## Entries provided
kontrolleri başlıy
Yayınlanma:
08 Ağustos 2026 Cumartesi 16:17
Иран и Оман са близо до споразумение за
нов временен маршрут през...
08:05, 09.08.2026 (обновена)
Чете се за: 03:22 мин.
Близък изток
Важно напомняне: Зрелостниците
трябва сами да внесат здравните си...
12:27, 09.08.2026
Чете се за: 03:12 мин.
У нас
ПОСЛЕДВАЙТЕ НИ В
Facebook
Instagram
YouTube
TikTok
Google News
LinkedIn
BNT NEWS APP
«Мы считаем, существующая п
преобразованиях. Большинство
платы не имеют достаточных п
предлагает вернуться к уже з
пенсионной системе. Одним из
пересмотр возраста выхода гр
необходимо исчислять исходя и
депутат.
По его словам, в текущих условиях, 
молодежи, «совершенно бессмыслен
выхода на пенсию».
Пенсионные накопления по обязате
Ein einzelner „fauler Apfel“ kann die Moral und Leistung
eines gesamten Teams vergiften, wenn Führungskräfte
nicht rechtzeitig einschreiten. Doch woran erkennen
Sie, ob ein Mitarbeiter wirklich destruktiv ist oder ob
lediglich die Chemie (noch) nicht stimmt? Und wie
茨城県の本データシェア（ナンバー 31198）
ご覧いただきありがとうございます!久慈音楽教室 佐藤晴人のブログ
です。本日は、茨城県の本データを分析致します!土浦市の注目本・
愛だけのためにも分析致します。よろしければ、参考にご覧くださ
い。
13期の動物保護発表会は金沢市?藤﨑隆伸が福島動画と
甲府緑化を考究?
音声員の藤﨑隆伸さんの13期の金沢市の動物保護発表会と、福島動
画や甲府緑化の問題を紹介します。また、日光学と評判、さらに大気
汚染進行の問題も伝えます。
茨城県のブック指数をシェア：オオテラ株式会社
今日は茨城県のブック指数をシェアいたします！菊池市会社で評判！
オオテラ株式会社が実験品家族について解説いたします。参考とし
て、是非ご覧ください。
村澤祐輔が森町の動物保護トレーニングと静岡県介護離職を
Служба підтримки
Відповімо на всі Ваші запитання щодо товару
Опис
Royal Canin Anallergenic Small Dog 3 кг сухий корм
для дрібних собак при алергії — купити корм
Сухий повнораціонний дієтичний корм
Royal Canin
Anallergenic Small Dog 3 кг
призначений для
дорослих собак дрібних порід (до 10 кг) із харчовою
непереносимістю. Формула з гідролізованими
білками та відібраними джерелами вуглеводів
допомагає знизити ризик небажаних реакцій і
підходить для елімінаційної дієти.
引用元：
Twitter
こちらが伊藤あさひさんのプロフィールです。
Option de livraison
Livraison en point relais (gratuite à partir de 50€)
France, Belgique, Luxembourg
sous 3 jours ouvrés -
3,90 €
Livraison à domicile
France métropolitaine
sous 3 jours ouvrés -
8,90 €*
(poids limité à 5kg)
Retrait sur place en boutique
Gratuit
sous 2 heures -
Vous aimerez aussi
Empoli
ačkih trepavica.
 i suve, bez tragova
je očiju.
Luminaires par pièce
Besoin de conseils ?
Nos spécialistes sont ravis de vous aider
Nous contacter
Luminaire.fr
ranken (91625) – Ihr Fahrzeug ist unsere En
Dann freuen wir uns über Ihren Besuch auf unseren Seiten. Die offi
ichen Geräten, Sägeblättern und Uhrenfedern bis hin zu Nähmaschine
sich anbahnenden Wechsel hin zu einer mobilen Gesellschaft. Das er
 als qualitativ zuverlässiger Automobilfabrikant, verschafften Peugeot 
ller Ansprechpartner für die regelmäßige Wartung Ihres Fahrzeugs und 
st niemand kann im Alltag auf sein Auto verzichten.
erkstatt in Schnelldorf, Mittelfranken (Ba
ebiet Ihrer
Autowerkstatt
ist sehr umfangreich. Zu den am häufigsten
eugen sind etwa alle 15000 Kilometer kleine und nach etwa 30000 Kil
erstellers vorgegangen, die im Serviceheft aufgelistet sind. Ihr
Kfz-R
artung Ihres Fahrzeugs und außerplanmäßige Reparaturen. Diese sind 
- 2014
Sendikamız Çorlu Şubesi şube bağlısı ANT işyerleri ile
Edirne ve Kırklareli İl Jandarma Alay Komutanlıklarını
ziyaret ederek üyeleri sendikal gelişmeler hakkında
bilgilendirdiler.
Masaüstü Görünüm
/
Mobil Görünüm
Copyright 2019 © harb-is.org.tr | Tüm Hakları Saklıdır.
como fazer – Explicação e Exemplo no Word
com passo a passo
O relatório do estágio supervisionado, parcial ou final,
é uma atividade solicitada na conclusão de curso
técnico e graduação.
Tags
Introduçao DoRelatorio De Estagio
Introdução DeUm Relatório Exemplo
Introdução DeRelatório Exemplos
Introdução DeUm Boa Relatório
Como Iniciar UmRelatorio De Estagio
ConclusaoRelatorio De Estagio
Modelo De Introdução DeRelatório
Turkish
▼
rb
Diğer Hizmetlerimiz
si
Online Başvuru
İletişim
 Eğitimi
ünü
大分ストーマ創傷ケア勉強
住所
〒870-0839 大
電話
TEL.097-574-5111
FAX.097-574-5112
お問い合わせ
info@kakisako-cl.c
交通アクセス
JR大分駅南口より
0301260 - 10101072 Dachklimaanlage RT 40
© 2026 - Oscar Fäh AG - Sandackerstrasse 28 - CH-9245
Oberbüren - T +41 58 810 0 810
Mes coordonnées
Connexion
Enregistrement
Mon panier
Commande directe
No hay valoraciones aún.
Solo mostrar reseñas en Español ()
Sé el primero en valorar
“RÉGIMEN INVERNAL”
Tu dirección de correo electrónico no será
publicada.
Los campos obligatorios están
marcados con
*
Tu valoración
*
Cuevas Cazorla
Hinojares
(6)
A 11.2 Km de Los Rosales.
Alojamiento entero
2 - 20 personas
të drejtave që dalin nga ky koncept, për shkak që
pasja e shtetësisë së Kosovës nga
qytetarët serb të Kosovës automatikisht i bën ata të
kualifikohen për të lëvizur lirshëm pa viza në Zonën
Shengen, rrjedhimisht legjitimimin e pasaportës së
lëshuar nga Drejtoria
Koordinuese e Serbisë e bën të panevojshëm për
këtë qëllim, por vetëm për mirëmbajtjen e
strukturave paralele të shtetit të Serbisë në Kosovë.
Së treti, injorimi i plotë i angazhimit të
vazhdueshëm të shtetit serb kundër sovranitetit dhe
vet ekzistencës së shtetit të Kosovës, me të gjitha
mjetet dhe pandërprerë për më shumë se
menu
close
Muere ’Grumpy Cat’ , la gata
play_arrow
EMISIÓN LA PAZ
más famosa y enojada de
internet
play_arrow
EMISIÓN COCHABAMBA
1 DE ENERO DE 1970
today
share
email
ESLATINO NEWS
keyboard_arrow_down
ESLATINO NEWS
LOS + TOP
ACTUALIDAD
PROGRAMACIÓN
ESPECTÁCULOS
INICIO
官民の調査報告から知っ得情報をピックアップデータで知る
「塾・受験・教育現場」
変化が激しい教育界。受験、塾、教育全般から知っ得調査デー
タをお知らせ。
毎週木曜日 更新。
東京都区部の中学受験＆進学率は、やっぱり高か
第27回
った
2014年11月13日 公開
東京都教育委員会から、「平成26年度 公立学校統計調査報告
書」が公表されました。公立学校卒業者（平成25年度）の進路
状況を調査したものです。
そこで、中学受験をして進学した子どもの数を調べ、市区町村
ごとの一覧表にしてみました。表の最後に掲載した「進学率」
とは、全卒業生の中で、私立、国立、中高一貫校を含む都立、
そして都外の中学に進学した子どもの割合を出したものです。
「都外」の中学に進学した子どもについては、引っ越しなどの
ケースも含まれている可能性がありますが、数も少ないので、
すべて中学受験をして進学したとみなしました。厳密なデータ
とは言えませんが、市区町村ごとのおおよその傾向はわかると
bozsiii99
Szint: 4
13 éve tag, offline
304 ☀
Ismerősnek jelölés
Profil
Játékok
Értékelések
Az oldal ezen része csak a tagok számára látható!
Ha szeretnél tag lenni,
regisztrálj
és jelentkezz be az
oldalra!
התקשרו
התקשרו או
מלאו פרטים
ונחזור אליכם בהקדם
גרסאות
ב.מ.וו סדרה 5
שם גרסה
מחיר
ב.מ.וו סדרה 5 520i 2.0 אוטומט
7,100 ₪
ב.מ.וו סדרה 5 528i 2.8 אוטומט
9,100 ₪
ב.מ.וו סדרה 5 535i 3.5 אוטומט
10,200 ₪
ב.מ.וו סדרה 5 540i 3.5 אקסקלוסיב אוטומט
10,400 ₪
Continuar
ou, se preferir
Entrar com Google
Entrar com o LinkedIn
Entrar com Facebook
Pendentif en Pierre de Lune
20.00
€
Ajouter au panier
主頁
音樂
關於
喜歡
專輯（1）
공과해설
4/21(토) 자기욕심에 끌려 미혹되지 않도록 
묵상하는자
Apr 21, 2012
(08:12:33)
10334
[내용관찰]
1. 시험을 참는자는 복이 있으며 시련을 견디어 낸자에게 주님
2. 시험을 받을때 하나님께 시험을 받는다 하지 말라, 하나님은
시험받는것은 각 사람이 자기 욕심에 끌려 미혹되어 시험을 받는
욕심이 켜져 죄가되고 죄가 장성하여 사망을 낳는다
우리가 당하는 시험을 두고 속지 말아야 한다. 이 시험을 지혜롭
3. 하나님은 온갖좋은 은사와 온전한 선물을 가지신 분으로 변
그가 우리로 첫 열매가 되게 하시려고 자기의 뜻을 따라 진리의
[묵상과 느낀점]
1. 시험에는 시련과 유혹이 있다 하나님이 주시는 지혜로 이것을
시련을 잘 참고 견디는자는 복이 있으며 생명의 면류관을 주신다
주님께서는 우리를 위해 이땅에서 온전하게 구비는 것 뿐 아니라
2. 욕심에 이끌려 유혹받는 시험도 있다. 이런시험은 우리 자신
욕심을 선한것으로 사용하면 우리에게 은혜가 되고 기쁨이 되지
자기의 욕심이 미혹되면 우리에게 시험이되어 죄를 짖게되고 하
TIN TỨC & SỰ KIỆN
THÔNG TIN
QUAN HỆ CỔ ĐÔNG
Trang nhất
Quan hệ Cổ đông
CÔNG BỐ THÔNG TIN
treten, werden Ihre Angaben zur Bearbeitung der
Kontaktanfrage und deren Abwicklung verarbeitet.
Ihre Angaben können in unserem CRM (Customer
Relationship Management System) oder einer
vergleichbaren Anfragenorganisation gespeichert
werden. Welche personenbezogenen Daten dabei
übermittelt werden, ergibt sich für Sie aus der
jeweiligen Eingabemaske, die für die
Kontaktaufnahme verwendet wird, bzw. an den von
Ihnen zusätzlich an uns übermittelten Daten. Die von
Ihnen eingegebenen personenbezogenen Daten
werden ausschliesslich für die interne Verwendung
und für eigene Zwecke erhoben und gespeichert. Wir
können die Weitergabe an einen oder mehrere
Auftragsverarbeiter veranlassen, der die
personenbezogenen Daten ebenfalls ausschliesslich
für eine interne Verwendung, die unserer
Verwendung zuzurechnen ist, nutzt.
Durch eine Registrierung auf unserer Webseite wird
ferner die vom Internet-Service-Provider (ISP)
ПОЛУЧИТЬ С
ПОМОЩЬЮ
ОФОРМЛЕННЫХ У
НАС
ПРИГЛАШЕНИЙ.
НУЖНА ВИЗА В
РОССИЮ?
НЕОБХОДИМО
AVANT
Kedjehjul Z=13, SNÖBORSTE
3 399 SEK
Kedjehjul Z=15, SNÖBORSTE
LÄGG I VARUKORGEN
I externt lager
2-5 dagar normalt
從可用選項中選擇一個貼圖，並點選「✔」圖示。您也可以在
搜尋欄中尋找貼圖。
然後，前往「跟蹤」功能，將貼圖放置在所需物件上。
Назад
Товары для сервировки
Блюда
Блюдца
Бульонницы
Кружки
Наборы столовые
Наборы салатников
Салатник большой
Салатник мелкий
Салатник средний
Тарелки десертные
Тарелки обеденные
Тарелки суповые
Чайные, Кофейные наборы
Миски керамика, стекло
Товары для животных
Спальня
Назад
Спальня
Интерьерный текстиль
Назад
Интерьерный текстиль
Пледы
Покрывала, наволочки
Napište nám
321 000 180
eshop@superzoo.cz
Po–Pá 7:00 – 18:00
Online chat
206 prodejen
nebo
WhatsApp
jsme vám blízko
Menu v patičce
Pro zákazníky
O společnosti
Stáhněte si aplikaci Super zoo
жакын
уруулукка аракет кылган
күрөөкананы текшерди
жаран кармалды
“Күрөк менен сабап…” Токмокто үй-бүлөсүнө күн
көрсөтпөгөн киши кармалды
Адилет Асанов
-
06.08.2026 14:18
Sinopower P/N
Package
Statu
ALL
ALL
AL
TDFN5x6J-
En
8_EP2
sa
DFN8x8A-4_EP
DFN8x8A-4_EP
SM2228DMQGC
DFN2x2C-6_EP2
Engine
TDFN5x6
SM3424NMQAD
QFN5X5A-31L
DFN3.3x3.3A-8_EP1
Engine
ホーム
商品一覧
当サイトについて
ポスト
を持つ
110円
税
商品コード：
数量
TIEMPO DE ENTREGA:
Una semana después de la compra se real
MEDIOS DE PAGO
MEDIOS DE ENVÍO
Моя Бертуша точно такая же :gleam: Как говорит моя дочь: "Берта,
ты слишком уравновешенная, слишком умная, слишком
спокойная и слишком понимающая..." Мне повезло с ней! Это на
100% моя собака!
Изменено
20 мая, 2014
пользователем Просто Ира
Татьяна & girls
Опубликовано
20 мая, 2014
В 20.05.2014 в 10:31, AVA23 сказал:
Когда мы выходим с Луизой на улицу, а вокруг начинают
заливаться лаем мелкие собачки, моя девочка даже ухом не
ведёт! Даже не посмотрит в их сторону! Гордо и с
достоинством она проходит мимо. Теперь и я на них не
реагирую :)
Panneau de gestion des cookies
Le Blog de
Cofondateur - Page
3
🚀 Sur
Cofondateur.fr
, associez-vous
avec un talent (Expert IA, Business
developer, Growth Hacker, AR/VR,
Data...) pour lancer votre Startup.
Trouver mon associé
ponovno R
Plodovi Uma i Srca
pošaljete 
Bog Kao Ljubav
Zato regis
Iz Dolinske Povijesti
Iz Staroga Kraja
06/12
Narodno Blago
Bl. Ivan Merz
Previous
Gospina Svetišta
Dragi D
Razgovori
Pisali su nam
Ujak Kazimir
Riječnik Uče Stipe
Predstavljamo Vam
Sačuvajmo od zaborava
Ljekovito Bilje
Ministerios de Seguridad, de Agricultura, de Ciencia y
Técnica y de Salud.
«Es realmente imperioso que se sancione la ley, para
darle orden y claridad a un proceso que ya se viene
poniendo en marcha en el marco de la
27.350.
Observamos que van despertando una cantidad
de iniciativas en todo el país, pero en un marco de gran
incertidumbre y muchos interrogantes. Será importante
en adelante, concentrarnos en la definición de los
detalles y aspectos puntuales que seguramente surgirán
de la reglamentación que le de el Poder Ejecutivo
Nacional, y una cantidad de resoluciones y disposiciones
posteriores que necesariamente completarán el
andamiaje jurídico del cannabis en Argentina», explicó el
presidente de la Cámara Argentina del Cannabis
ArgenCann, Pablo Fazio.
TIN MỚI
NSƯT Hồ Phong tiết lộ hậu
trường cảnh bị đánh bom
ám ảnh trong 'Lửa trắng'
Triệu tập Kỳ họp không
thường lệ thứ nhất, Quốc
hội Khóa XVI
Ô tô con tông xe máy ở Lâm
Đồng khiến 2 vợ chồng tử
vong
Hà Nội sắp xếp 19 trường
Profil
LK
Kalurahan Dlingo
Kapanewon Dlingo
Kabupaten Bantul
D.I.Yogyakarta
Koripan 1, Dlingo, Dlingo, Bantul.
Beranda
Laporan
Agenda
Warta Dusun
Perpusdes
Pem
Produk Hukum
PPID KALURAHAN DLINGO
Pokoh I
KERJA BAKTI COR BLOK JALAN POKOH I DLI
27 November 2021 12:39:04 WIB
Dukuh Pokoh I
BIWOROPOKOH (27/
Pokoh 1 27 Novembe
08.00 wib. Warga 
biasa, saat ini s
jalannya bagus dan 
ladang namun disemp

## Your assignment
Report each line in the preceding entries that holds the string "Kedjehjul".

## Written solution
Kedjehjul Z=13, SNÖBORSTE
Kedjehjul Z=15, SNÖBORSTE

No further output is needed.